Polyglot Notebooks

This article was also published as a blog article 'Unlock the Power of C# in Polyglot Notebooks'

Introduction

C# and Polyglot Notebooks

C# is a powerful programming language widely used for building a variety of applications, from web apps to complex data processing systems. Polyglot notebooks, like Jupyter notebooks, allow you to write and execute code in multiple programming languages within the same document. This makes it easier to share and collaborate on projects, especially those involving data analysis, visualization, or machine learning.

Traditionally, C# hasn’t been as common in the realm of polyglot notebooks, which have been more associated with languages like Python and R. However, Microsoft has made significant improvements in recent years, making it much easier to use C# within these environments. With these advancements, we can now leverage the full power of C# for tasks that require high performance and robust tooling.

The Use-case of ETL in a Polyglot Notebook

ETL stands for Extract, Transform, Load, and it’s a process commonly used in data management to move data from one place to another, transform it into a usable format, and then load it into a database or another storage system. In polyglot notebooks, basic tasks like loading data from a CSV file are supported out-of-the-box. However, when dealing with more complex data sources such as databases or web APIs, and then transforming this data, ETL pipelines become indispensable.

We are using ETLBox, a library designed for ETL processes in .NET environments, because it allows us to write ETL code in C#. By using a polyglot notebook, we can combine the flexibility of different programming languages with the power of C# for data manipulation.

How to Create Your Own Polyglot Notebook

To create your own polyglot notebook in VS Code, follow these steps:

  1. Prerequisites: Make sure you have Visual Studio Code (VS Code) installed on your computer. You will also need to install the Polyglot Notebooks extension to enable multi-language support within your notebook.

  2. Press CTRL + SHIFT + P to open the command dialogue.

  3. Select Polyglot Notebook: Create Default Notebook.

  4. Choose the .ipynb extension and select the C# language.

  5. Add the following code blocks to start coding in C#:

    // This is where your C# code will go
    var s = "Hello, Polyglot Notebook!";
    s

    (Note the missing ; at the end of the last line)

  6. Run the code: This should print Hello, Polyglot Notebook! as output.

These steps will set up a fresh new notebook where you can start exploring using Polyglot Notebooks with C#.

Setting Up a Database Table for ETL Using C# in a Polyglot Notebook

Let’s see how to set up a simple database table using C# within a polyglot notebook.

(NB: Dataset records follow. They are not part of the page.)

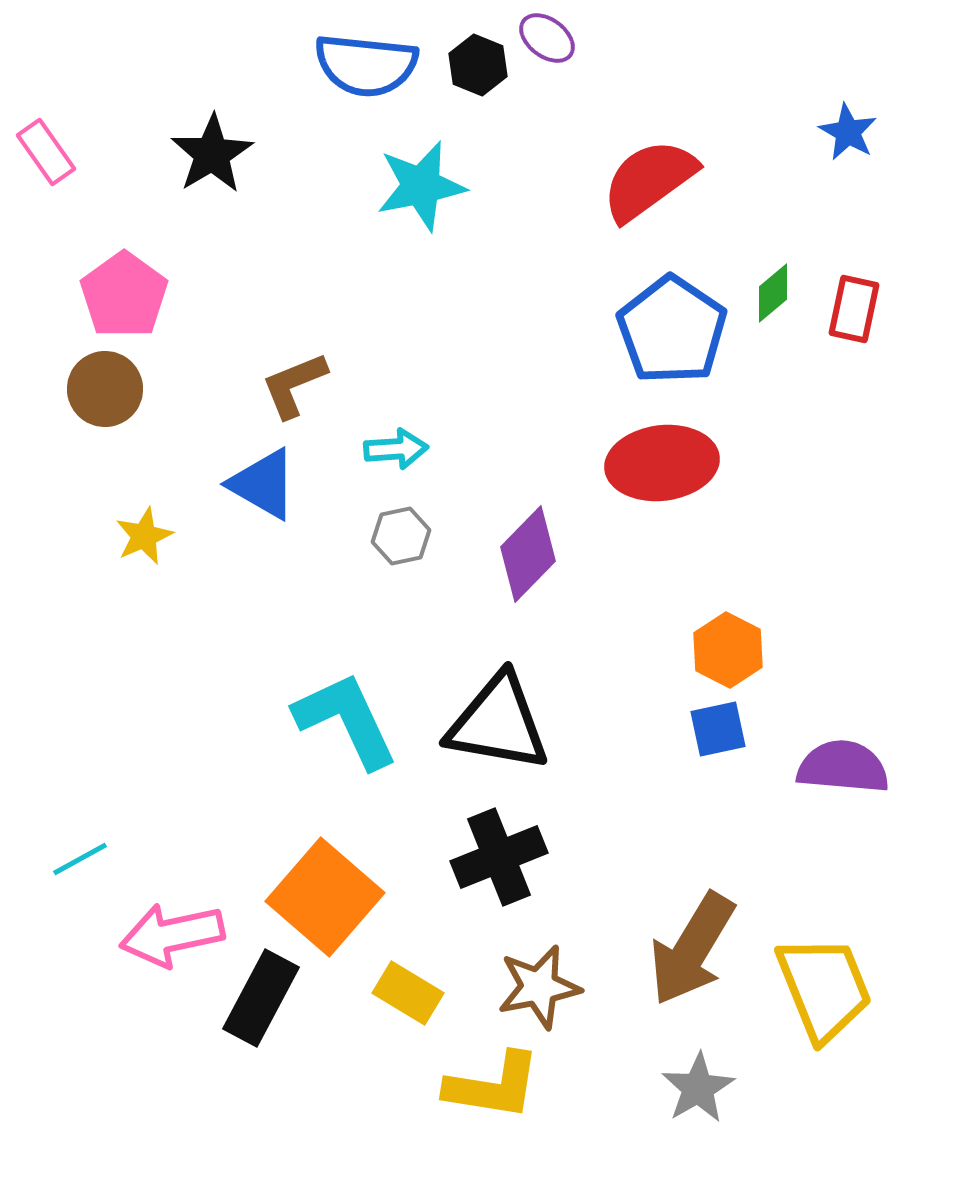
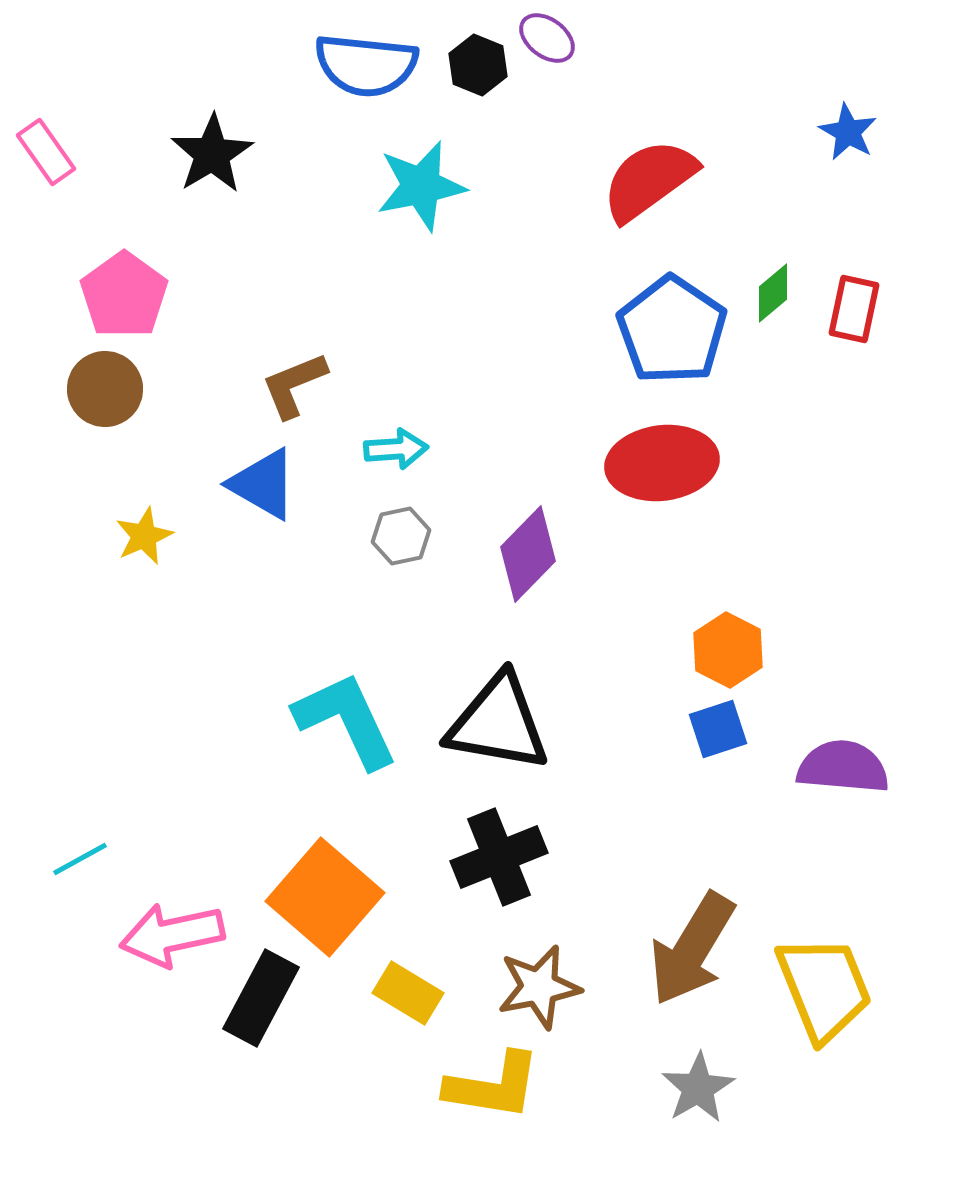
blue square: rotated 6 degrees counterclockwise
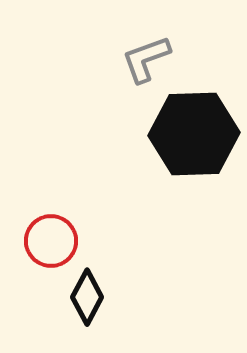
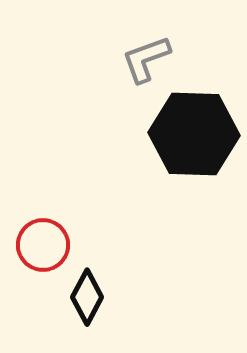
black hexagon: rotated 4 degrees clockwise
red circle: moved 8 px left, 4 px down
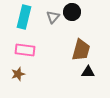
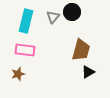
cyan rectangle: moved 2 px right, 4 px down
black triangle: rotated 32 degrees counterclockwise
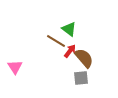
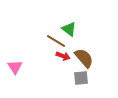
red arrow: moved 7 px left, 5 px down; rotated 72 degrees clockwise
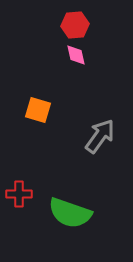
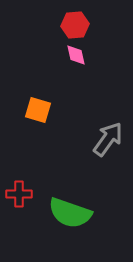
gray arrow: moved 8 px right, 3 px down
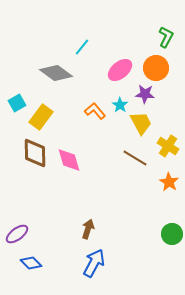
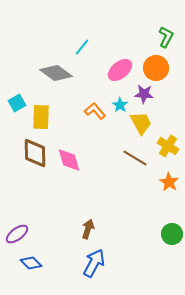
purple star: moved 1 px left
yellow rectangle: rotated 35 degrees counterclockwise
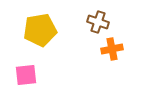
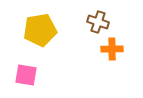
orange cross: rotated 10 degrees clockwise
pink square: rotated 15 degrees clockwise
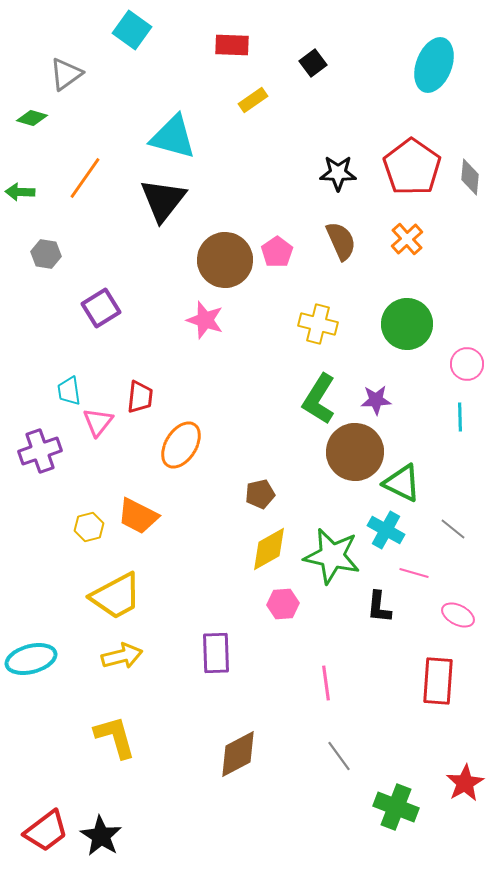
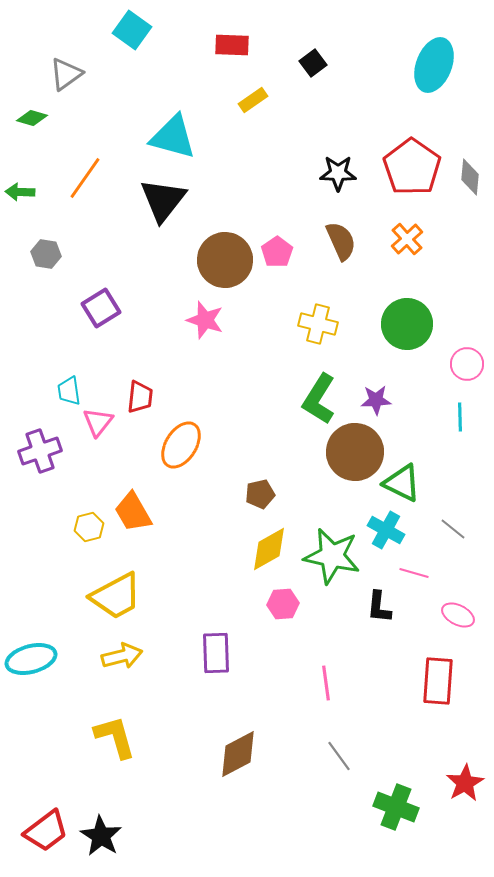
orange trapezoid at (138, 516): moved 5 px left, 4 px up; rotated 33 degrees clockwise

  1. Install ETLBox.SqlServer Package

    Before we begin, ensure you have the ETLBox.SqlServer package installed. This package provides the necessary tools to interact with SQL Server databases using ETLBox.

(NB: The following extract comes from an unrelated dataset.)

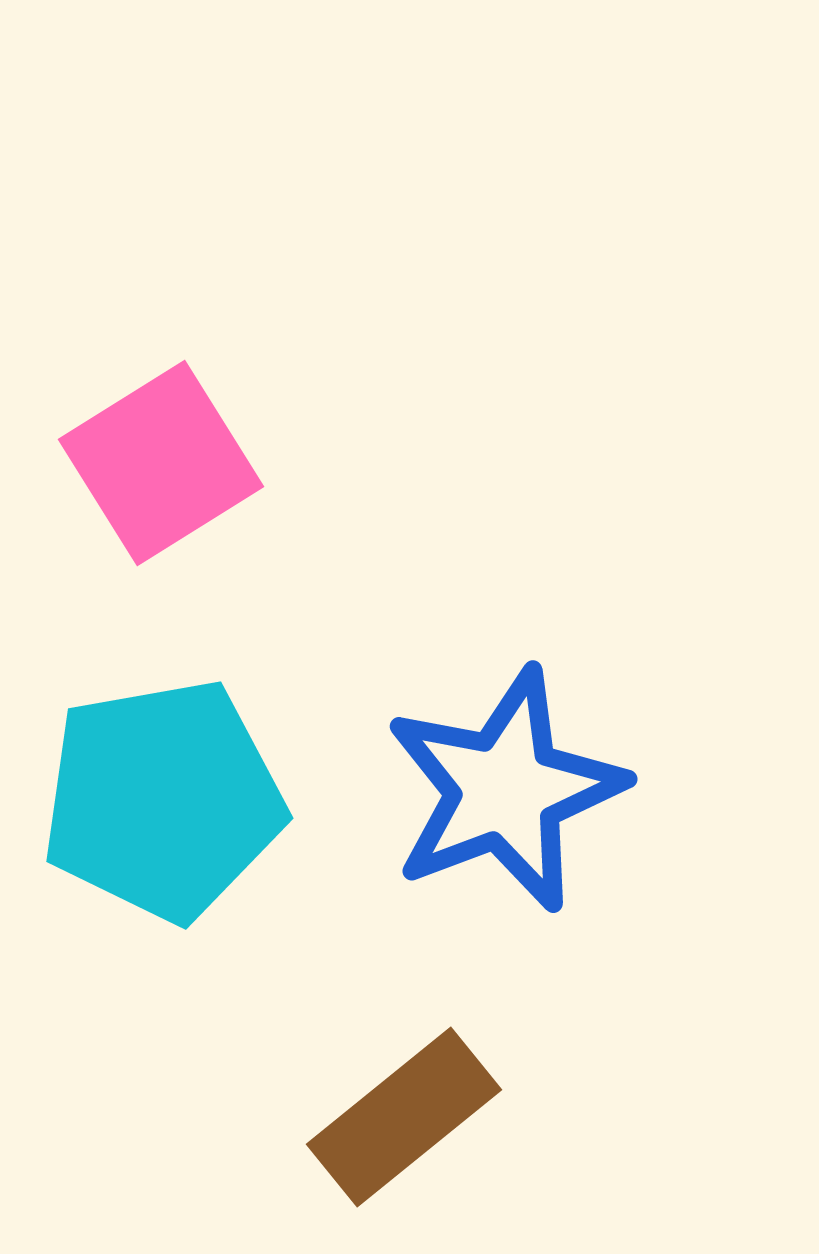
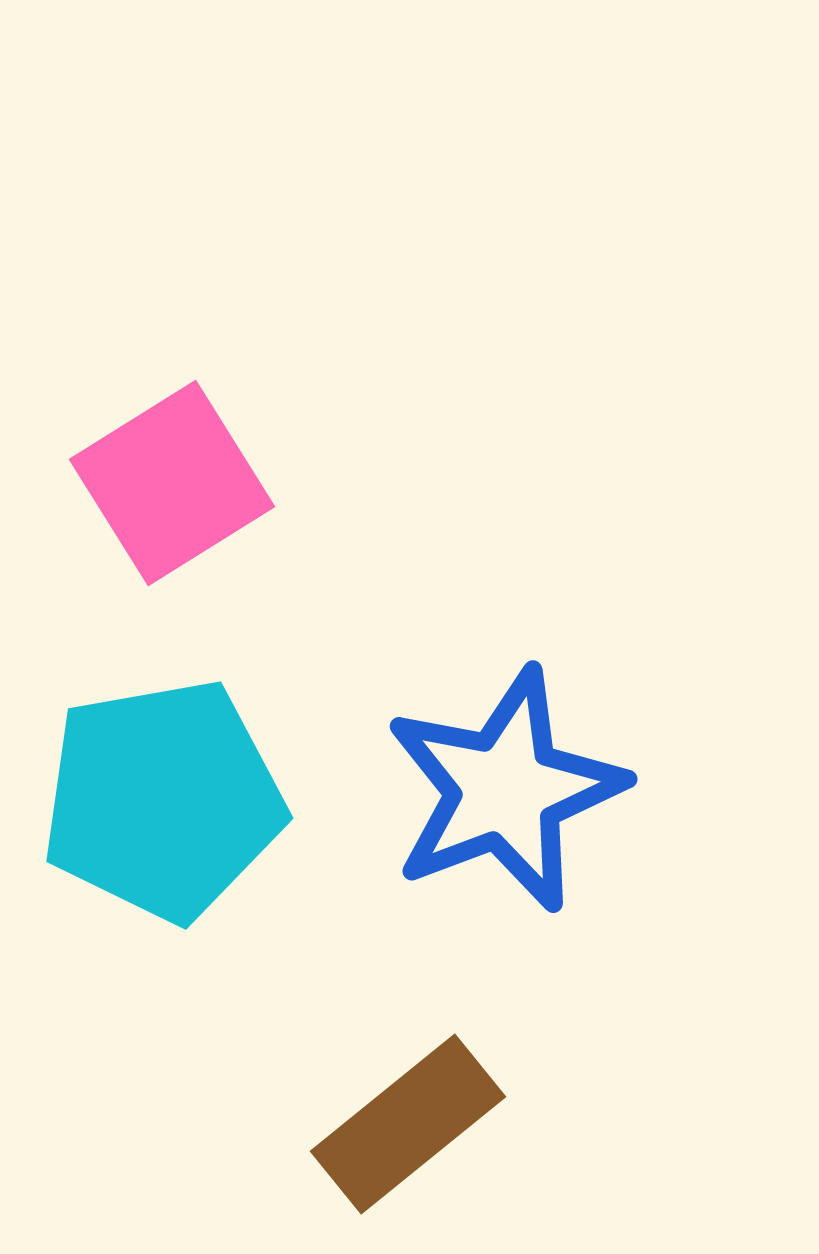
pink square: moved 11 px right, 20 px down
brown rectangle: moved 4 px right, 7 px down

    #r "nuget:ETLBox.SqlServer, 3.4.0"
  2. Set Up Connection Credentials

    using ETLBox;
    using ETLBox.SqlServer;
    using ETLBox.ControlFlow;
    
    IConnectionManager connMan = new SqlConnectionManager("Data Source=localhost;User Id=sa;Password=YourStrong@Passw0rd;Initial Catalog=demo;TrustServerCertificate=true;");

    Replace the connection string in the code below with your SQL Server credentials. This example assumes you are connecting to a local SQL Server instance (localhost), using the sa user with the password YourStrong@Passw0rd, and targeting a database named demo.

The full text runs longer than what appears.